▶ ASSIGNED TASK:
Go to the line containing "verano en Norteamérica con el rapero" in the records below and retype from there through the final line, exactly.

▶ RECORDS FOR THIS EXERCISE:
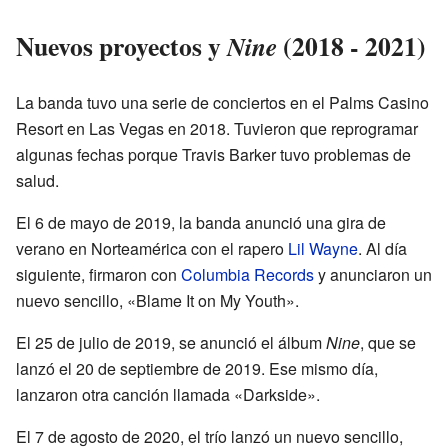
Nuevos proyectos y
(2018 - 2021)
Nine
La banda tuvo una serie de conciertos en el Palms Casino
Resort en Las Vegas en 2018. Tuvieron que reprogramar
algunas fechas porque Travis Barker tuvo problemas de
salud.
El 6 de mayo de 2019, la banda anunció una gira de
verano en Norteamérica con el rapero
Lil Wayne
. Al día
siguiente, firmaron con
Columbia Records
y anunciaron un
nuevo sencillo, «Blame It on My Youth».
El 25 de julio de 2019, se anunció el álbum
Nine
, que se
lanzó el 20 de septiembre de 2019. Ese mismo día,
lanzaron otra canción llamada «Darkside».
El 7 de agosto de 2020, el trío lanzó un nuevo sencillo,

▶ ANSWER:
verano en Norteamérica con el rapero
Lil Wayne
. Al día
siguiente, firmaron con
Columbia Records
y anunciaron un
nuevo sencillo, «Blame It on My Youth».
El 25 de julio de 2019, se anunció el álbum
Nine
, que se
lanzó el 20 de septiembre de 2019. Ese mismo día,
lanzaron otra canción llamada «Darkside».
El 7 de agosto de 2020, el trío lanzó un nuevo sencillo,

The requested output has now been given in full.